# Brief
Your task is to reproduce the listing exactly, without its images.

########################################

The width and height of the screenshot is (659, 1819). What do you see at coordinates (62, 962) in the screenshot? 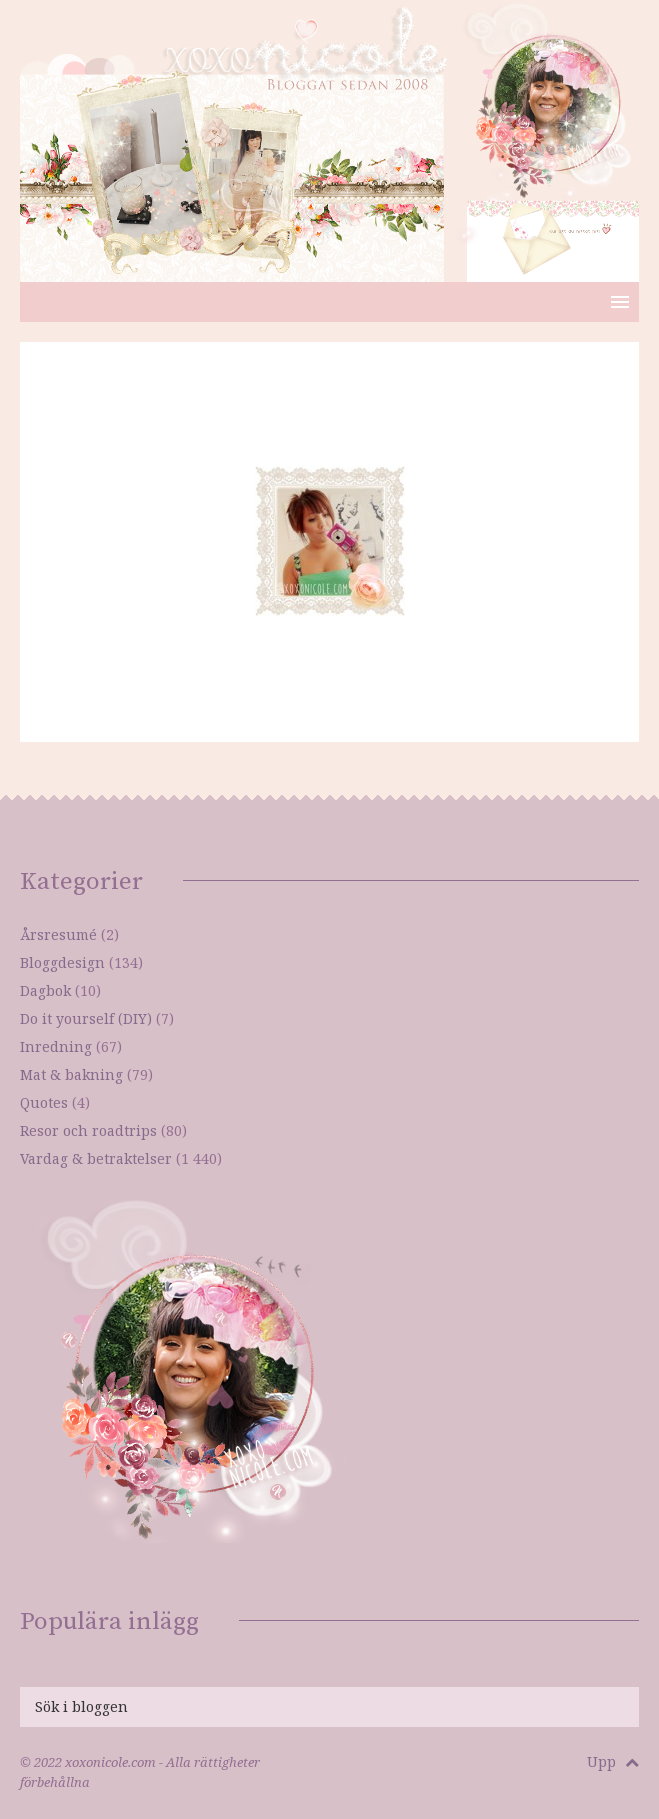
I see `Bloggdesign` at bounding box center [62, 962].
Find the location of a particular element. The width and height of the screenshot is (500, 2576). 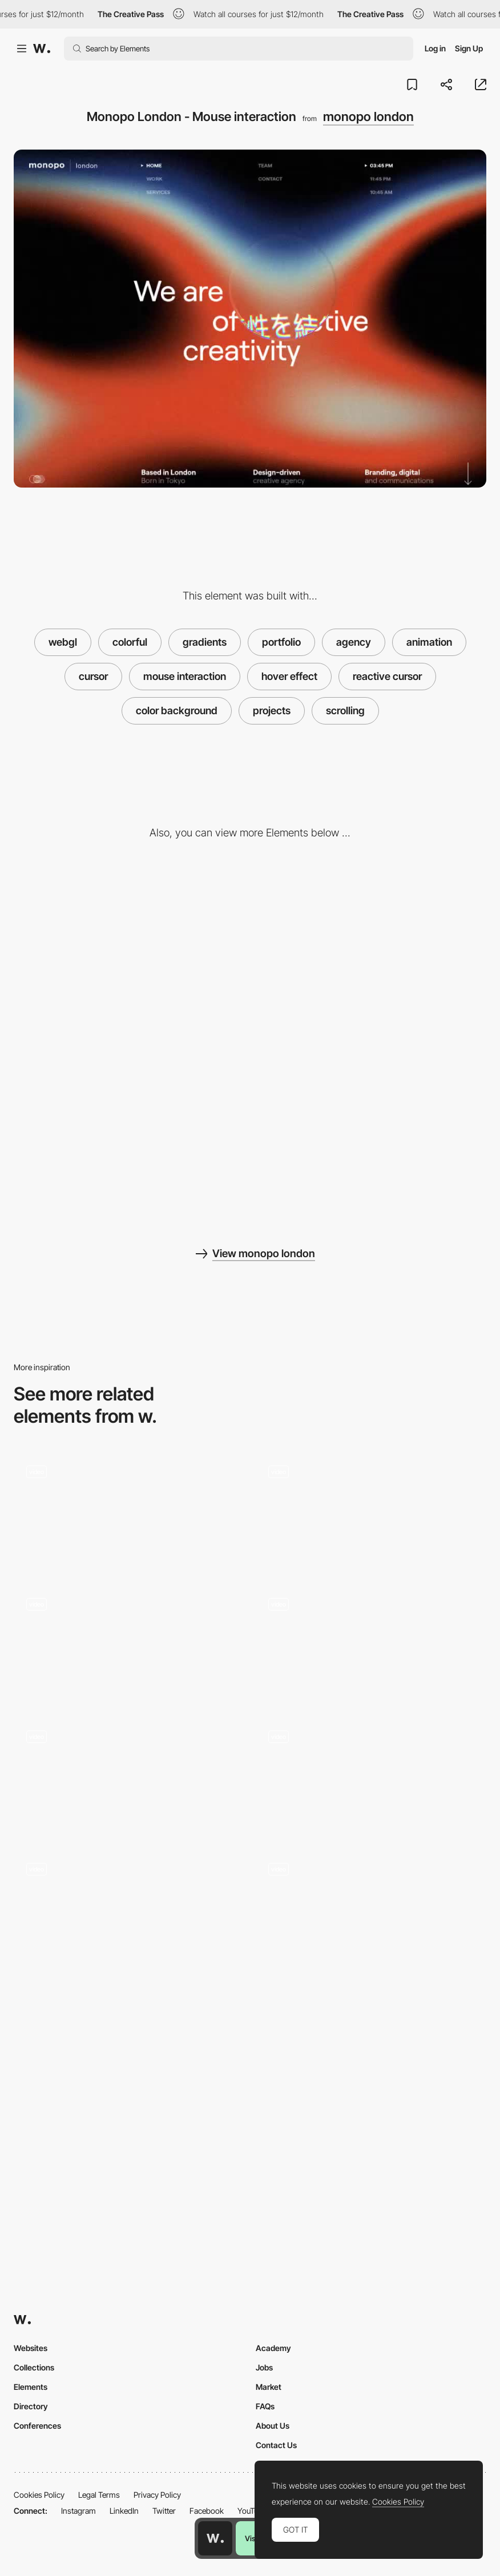

[Mobile screenshot] is located at coordinates (129, 1136).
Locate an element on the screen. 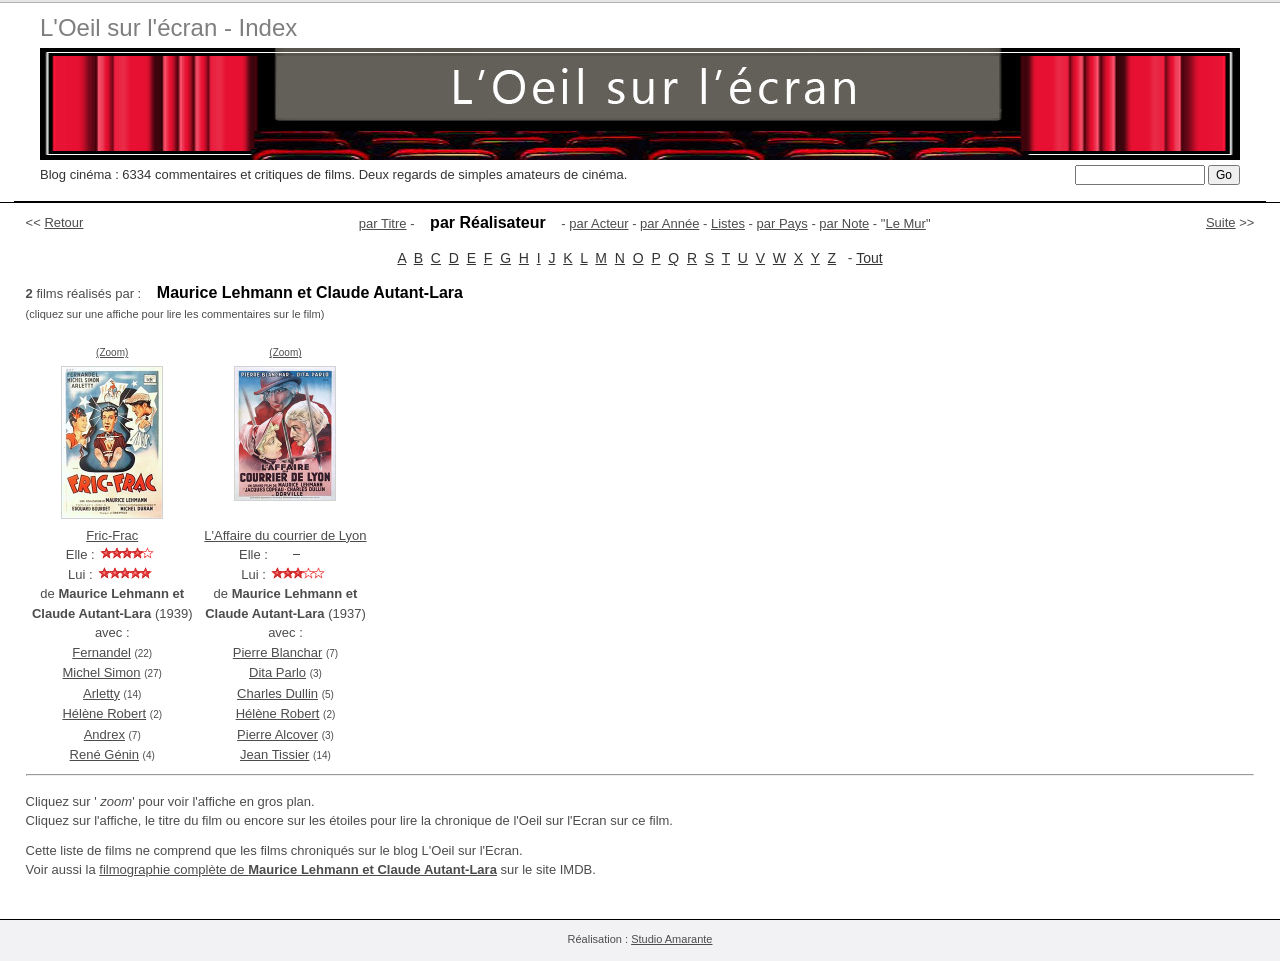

########################################

# Result for this task
The width and height of the screenshot is (659, 1819). What do you see at coordinates (62, 962) in the screenshot? 
I see `Bloggdesign` at bounding box center [62, 962].
Find the location of a particular element. The width and height of the screenshot is (500, 2576). 

[Mobile screenshot] is located at coordinates (129, 1136).
Locate an element on the screen. 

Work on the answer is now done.